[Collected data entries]

########

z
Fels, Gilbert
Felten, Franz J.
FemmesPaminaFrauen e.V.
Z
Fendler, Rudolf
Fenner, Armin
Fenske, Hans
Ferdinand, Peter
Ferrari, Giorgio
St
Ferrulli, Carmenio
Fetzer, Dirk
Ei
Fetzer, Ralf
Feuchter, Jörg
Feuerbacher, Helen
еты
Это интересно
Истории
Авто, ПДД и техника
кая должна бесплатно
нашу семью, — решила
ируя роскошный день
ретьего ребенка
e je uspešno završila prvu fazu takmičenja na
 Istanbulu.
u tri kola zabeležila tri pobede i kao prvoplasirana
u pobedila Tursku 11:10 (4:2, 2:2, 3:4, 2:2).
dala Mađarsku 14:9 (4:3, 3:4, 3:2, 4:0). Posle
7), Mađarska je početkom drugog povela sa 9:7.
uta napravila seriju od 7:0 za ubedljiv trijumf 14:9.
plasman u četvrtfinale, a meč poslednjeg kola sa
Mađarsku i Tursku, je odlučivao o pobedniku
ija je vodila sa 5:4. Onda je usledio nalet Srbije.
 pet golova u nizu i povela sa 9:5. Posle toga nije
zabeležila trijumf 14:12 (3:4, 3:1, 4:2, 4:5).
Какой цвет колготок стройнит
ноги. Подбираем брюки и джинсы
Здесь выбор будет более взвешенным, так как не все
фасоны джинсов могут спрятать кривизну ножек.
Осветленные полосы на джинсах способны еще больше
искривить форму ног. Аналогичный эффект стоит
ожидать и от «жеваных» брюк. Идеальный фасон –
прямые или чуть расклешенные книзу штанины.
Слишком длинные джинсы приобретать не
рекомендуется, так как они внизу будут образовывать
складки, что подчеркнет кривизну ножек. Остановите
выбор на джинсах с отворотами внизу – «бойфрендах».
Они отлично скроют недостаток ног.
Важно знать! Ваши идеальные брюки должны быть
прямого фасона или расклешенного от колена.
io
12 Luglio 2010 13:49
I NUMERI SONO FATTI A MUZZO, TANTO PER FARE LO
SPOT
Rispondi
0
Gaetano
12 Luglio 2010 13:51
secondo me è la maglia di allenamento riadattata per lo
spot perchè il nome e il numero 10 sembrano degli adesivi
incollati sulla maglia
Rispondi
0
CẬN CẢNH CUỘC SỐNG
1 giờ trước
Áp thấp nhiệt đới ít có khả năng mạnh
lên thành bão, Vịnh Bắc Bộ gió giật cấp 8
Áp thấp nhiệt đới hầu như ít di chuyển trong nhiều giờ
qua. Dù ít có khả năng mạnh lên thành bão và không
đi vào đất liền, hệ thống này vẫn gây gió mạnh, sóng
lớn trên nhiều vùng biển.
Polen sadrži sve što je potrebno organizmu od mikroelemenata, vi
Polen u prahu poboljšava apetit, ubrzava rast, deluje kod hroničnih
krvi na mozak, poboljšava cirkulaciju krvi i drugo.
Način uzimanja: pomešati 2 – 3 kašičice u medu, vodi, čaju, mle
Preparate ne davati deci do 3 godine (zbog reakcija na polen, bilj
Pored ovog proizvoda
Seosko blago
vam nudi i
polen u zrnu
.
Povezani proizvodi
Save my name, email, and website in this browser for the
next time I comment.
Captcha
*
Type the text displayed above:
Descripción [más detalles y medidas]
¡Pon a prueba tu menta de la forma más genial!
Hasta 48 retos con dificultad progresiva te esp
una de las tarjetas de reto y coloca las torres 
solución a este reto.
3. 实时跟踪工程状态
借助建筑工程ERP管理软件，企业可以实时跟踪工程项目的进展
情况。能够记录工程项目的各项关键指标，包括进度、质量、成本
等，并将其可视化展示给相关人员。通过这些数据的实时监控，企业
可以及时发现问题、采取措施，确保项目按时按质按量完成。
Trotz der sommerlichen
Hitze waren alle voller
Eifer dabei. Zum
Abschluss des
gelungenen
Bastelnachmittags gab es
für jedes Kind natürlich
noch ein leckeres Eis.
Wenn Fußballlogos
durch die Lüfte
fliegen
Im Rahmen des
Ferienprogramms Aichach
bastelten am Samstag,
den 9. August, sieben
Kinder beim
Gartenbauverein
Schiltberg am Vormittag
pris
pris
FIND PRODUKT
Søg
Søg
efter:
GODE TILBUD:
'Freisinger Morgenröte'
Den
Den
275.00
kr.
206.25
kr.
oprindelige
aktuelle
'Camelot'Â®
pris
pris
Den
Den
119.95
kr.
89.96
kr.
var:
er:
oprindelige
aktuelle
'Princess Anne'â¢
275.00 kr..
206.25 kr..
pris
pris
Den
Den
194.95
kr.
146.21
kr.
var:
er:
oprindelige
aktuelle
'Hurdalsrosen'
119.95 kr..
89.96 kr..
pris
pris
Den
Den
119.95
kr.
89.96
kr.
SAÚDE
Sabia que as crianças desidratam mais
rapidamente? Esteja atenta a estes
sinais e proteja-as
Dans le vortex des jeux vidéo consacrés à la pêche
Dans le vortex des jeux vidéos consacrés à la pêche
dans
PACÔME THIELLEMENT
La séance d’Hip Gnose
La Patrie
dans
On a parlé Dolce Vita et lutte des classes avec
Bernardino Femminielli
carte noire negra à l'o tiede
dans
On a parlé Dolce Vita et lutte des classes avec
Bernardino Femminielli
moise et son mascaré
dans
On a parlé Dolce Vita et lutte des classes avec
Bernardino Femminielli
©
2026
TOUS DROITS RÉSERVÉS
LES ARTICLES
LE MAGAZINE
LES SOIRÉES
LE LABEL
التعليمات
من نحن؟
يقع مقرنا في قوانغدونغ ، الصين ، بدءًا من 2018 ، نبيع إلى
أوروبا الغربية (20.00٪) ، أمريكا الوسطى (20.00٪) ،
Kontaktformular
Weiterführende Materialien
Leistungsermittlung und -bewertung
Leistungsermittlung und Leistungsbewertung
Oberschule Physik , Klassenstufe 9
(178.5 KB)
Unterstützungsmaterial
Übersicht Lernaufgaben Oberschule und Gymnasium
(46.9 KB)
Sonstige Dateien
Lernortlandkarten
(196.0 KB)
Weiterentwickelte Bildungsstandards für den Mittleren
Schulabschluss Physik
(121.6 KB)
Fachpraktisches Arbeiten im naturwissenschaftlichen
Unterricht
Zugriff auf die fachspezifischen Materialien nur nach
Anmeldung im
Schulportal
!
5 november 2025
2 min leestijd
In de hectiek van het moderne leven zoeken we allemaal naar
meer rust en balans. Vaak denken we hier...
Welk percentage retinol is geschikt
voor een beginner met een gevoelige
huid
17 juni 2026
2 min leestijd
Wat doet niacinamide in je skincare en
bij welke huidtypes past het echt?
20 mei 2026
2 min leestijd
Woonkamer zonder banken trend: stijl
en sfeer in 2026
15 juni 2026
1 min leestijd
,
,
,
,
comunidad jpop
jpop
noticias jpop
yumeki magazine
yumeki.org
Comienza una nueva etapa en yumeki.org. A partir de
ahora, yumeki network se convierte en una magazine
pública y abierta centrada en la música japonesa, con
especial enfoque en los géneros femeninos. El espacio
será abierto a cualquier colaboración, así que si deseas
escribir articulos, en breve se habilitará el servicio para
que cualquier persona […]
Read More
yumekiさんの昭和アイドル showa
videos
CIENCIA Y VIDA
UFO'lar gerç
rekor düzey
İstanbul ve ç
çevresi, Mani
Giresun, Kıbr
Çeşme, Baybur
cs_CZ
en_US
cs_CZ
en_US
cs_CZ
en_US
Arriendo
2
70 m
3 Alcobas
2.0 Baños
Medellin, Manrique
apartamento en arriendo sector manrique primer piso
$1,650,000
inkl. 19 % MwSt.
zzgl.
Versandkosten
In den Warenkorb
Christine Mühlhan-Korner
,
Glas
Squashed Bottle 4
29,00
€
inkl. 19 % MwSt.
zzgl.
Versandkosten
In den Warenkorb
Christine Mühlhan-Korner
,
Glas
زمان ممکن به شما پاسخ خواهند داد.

########

Assigned task:
Lines from the entries that contain the string "trijumf" must be found and copied.

Response to this task:
uta napravila seriju od 7:0 za ubedljiv trijumf 14:9.
zabeležila trijumf 14:12 (3:4, 3:1, 4:2, 4:5).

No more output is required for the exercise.